Value Stream Mapping (VSM) is a process of directly analysing and documenting the flow of information and material in the current state to calculate both the value add and non-value add of a manufacturing product, distribution of goods or delivery of a service. VSM is a visual tool which clearly identifies areas of hidden waste within a process. A future state know as a Value Stream Design (VSD) is the redesign adjusted to represent a leaner process flow by directly eliminating the non-value adding steps with the goal of continuous flow or single-piece flow.
The Japanese term Kanban (translated to instruction card) also known as ‘Just in Time’ is a concept of pull systems which are designed to meet and respond to the demands of a customer. The essence of Kanban is that a business which could be a warehouse, manufacturer or even a service should only deliver its products and services as and when they are needed, so that there is no excess or waste.
The layout of a facility whether it be a production line, warehouse, office or emergency ward it is integral part of a Lean strategy. Process flow in any type of business is the heart of a Lean enterprise. A properly designed layout arranges flow patterns and process steps in a natural occurring order to minimise cycle time, space, travel distances and cross over points by modelling a continuous flow process with internal suppliers and customers close to each other. There are multiple levels in layout planning; a macro level would see the design of a site or building and on a micro scale would optimise a work cell or department area.
Metrics are commonly used in Lean Six Sigma projects to measure the outcomes of a process, identify opportunities for improvement and monitor variations. Metrics on quality, cost and delivery (QCD) assist businesses to pinpoint sources of waste, variability or customer dissatisfaction, and by focusing on them, business leaders have a superior capacity to find the root cause of problems and areas for improvement.
Capacity planning or Capacity Requirement Planning (CRP) is a process of determining the adequate volume of work for the number of human resources required to deliver high quality and on-time delivery of products and services. Capacity planning unlocks performance bottlenecks and allows an organisation to manage workloads which assists in one of the most common forms of waste, variation.

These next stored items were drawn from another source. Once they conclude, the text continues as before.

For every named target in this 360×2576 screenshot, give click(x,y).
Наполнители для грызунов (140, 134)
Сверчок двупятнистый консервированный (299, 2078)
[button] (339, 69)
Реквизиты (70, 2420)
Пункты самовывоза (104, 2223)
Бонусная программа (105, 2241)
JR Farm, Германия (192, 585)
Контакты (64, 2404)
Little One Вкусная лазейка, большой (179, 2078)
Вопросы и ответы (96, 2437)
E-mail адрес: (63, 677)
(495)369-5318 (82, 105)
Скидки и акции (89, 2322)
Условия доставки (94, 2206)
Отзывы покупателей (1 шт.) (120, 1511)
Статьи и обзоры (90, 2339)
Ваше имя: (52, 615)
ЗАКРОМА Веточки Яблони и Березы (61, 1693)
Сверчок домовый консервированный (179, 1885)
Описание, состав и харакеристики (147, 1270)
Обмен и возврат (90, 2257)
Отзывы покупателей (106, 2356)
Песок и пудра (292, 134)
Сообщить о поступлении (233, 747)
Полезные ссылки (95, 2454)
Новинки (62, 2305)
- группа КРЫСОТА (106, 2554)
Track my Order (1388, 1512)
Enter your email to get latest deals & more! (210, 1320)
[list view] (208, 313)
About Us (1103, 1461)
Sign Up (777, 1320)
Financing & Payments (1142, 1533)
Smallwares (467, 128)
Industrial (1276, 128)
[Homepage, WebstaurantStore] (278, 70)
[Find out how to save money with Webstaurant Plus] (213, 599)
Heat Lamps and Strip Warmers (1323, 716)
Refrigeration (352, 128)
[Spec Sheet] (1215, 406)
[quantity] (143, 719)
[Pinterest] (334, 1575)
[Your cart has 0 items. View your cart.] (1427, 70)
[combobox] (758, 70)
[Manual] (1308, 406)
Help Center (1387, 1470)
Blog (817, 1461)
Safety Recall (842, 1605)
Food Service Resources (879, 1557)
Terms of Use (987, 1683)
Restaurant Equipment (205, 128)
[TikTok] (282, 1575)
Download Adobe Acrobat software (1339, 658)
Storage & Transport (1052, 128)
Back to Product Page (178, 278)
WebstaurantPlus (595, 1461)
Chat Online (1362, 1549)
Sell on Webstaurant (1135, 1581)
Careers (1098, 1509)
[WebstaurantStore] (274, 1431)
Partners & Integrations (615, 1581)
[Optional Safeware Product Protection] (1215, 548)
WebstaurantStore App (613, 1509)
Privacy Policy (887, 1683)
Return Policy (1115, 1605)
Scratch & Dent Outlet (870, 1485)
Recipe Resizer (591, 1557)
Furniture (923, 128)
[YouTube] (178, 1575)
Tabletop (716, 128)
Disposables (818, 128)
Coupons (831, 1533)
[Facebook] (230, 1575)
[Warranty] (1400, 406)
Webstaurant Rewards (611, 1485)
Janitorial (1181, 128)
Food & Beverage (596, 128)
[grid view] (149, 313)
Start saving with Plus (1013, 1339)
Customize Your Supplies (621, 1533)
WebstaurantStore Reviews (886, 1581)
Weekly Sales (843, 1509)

Standard Operating Procedures (SOPs) are a set of high level instructions explaining the best known process for carrying out activities to ensure consistency and quality within the organisation. Standardised work is a way of limiting process variation and keep consistency across all workers to achieve high quality outcomes and on time delivery.
Mistake Proofing or in Lean (Japanese) terms is called Poka Yoke which is the process of implementing systems or devices to reduce defects and strive for perfect quality. Poka yoke is an analytical element to Lean thinking. Simplifying processes and reducing errors which are associated waste and costs brings value to operations. The technique to error proofing a product or process is through a Failure Mode and Effects Analysis (FMEA) which roots out potential causes to consistent errors.
Sigma (the Greek letter σ) is a term in statistics that measures standard deviation. Pioneered by Motorola, Six-Sigma is a set of methods and tools designed to focus on the reduction of variation within any process to improve quality outputs. The methodology utilises statistical concepts to measure a process in terms of defects and achieving Six Sigma means that processes are delivering only 3.4 defects per million opportunities (DPMO).
A Lean manufacturing method, Total Productive Maintenance (TPM) aims to increase production and reduces waste through a structured approach to equipment and machinery. TPM involves machine operators to undertake proactive and preventative maintenance checks on their equipment to produce operational efficiency by minimising machinery downtime.
A Kaizen (Japanese for improvement) Blitz is a practical and rapid improvement intended to produce results to isolated process issues within short time frame. A Kaizen Blitz uses a structured approach for teams to workshop and analyse a problem, develop a solution and carry out the improvement plan. This technique brings immediate and visible results to maintain team motivation and improve morale throughout your organisation’s continuous improvement strategy.
Quick Changeover (QCO) is based on the Lean manufacturing tool known as SMED (Single Minute Exchange of Die) which is designed to eliminate non-value added processes in the machine or production line setup and changeover from running one product to another. An efficient Quick Changeover strategy allows businesses to decrease their batch sizes and shorten lead times so customer demands are met without the expense of excess inventory.